CORRESPONDENCE: A. L. James, West Australian Sleep Disorders Research Institute, Internal mailbox 201, Queen Elizabeth II Medical Centre, Hospital Avenue, Nedlands, Western Australia 6009, Australia. Fax: 61 893462034. E-mail: ajames{at}it.net.au
Keywords: Asthma, clinical, chronic obstructive pulmonary disease, remodelling
Received: December 13, 2005
Accepted October 2, 2006
Asthma and chronic obstructive pulmonary disease (COPD) are characterised by airflow obstruction, airway remodelling (measurable structural change) and inflammation. The present review will examine the relationship between airway remodelling in these two conditions with respect to symptoms, abnormal lung function, airway hyperresponsiveness and decline in lung function. The potential for remodelling to be a protective response will also be discussed.
Asthma is associated with variable symptoms and changes in lung function and also fixed abnormalities of lung function and an increased rate of decline in lung function with age.
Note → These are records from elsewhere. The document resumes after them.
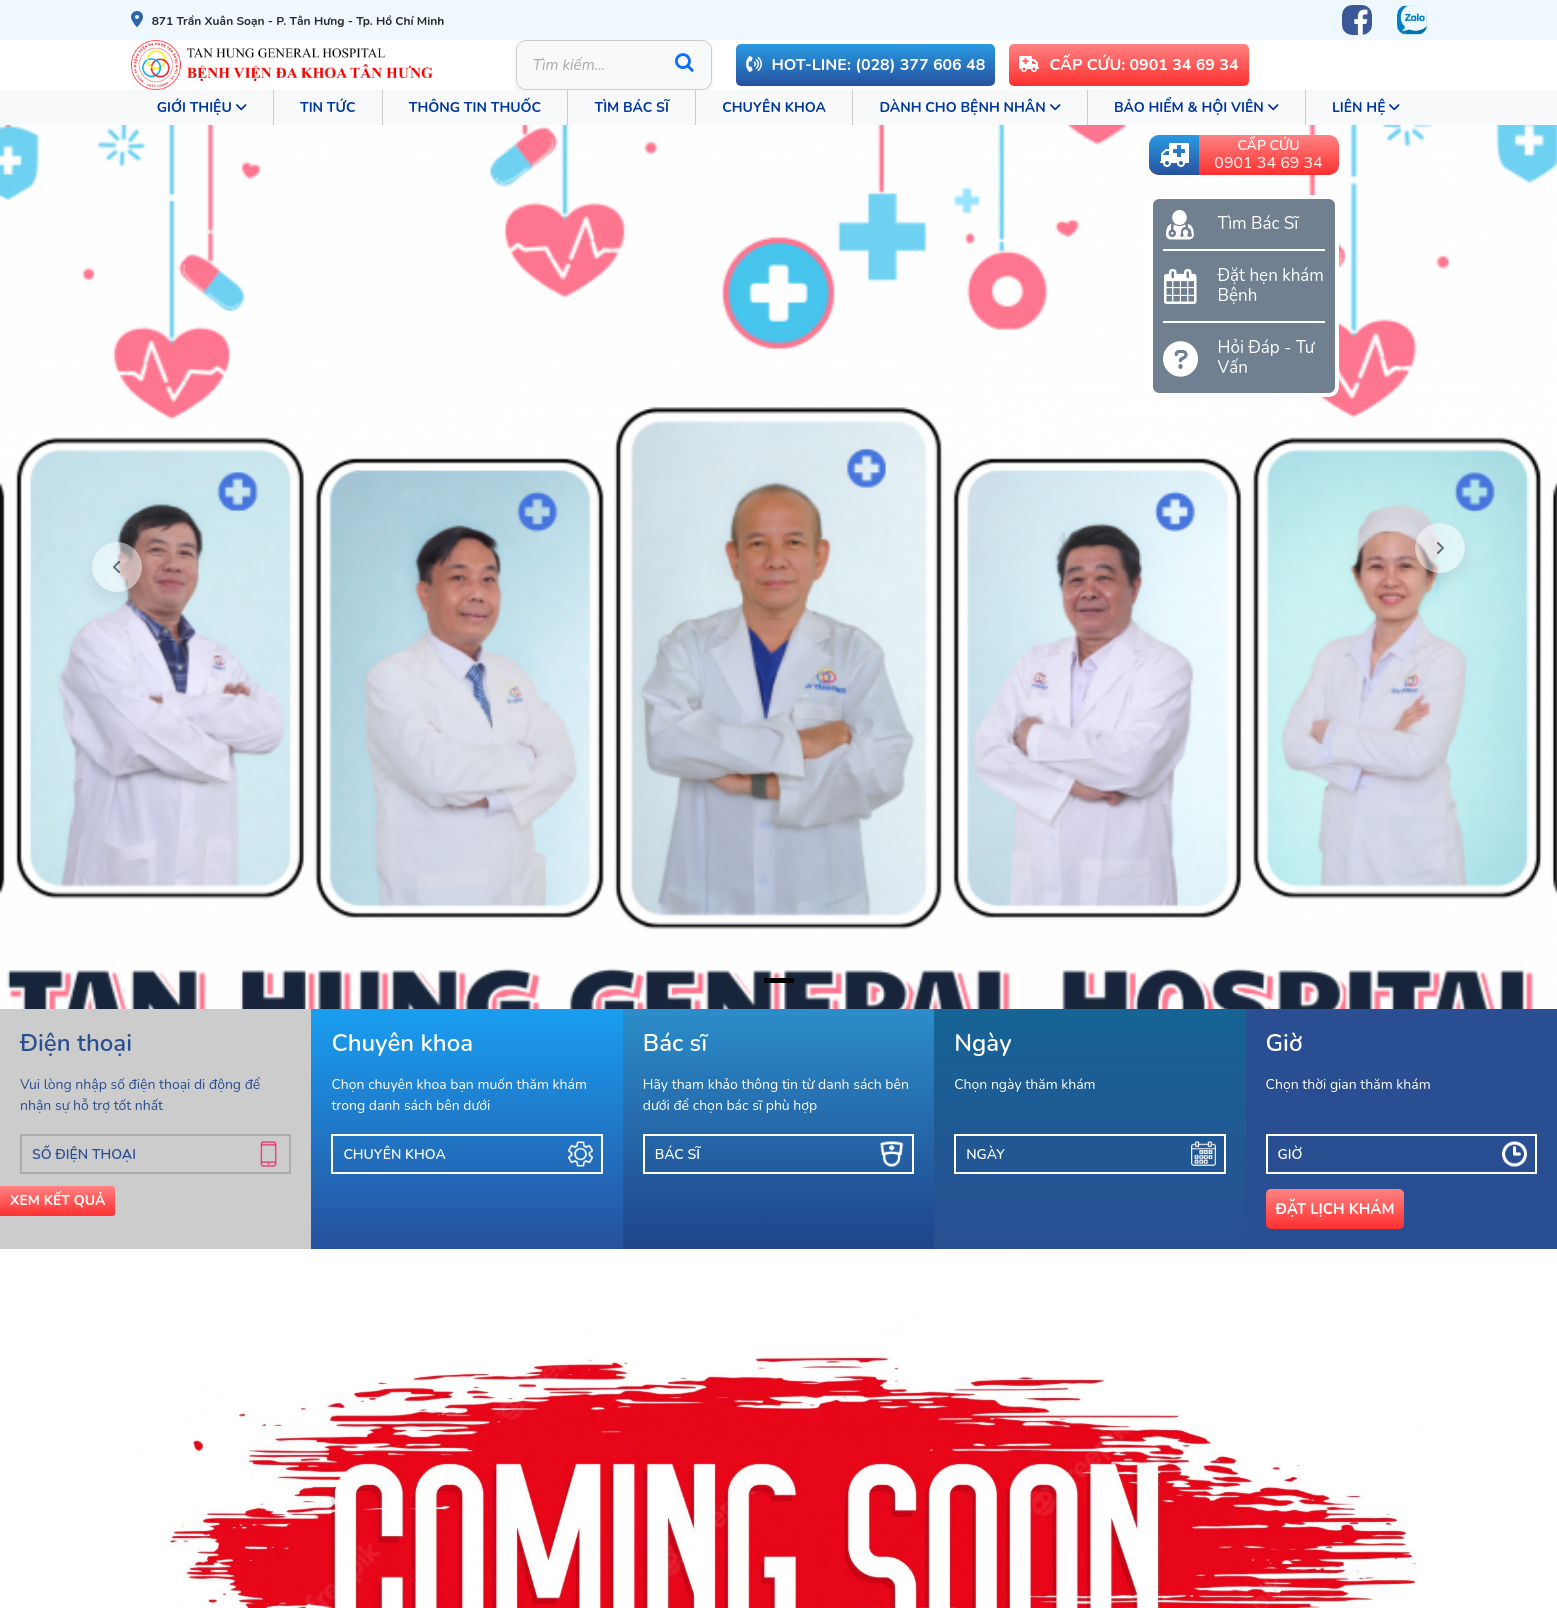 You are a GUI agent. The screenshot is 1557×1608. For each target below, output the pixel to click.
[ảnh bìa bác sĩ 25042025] (779, 980)
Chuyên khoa (774, 107)
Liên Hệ (1366, 107)
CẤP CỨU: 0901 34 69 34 (1128, 65)
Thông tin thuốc (475, 107)
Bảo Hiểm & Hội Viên (1196, 107)
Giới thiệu (202, 107)
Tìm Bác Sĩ (631, 107)
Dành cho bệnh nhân (969, 107)
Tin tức (327, 107)
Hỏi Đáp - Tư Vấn (1266, 358)
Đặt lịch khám (1335, 1209)
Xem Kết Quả (57, 1200)
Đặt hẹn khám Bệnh (1271, 286)
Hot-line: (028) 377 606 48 (866, 65) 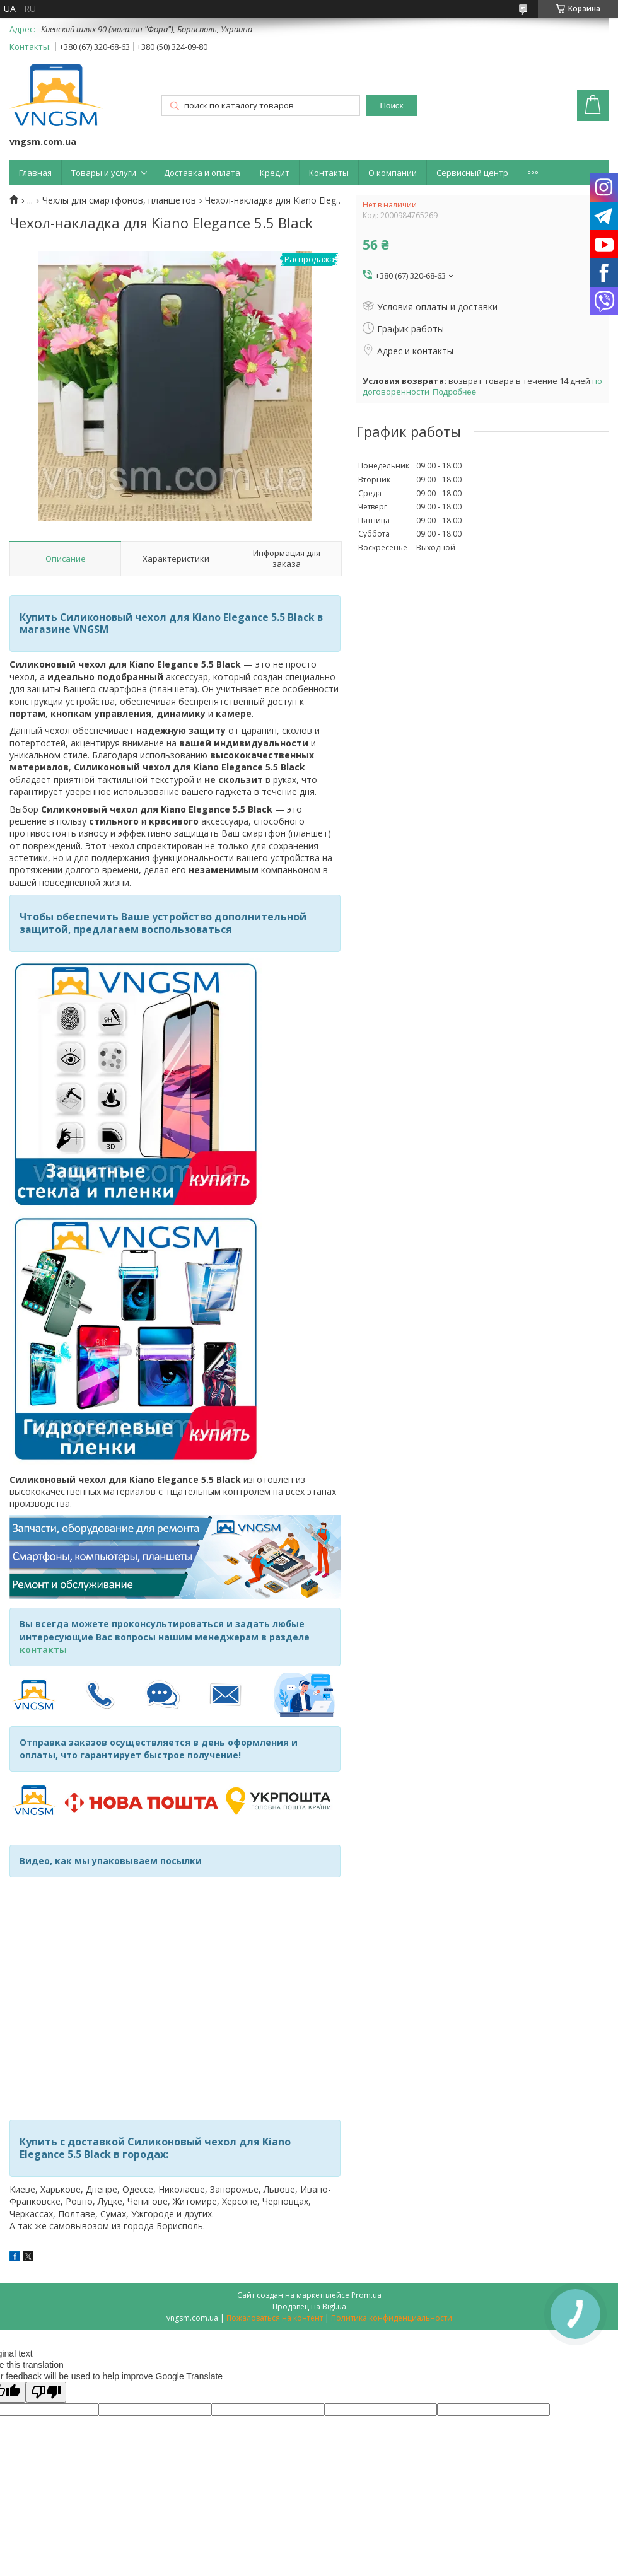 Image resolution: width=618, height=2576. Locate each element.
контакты (43, 1650)
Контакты (329, 172)
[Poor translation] (46, 2392)
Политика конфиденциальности (391, 2317)
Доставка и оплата (202, 172)
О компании (392, 172)
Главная (35, 172)
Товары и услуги (103, 172)
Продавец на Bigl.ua (309, 2306)
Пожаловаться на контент (274, 2317)
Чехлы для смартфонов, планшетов (119, 200)
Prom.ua (366, 2295)
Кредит (274, 172)
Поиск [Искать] (391, 105)
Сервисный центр (472, 172) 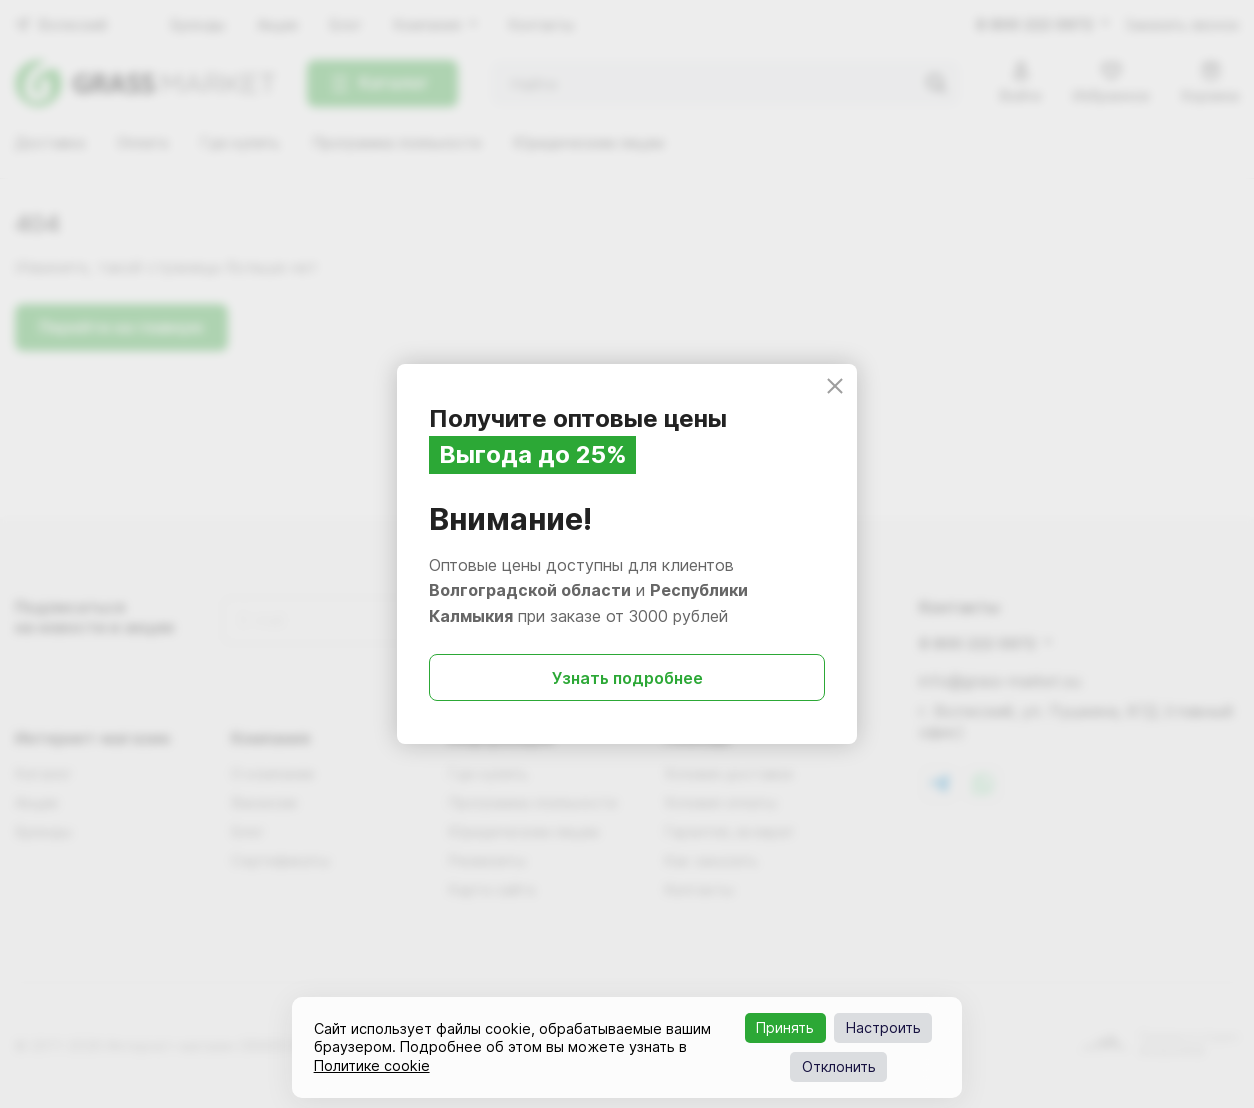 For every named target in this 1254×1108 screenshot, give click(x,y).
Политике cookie (372, 1065)
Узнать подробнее (627, 678)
There is a relative preservation of the relaxed airway lumen dimensions, prominent thickening of the smooth muscle layer and reduced airway distensibility. The severity of asthma is related to the degree of airway remodelling, which is most marked in cases of fatal asthma.
In COPD, symptoms are persistent and predictable but also progressive and are related to fixed abnormalities of lung function. Remodelling is associated with narrowing of the airway lumen and an increased thickness of the airway wall, although not usually to the extent seen in asthma. COPD is most often due to smoking where there is also remodelling of the parenchyma that may contribute to symptoms.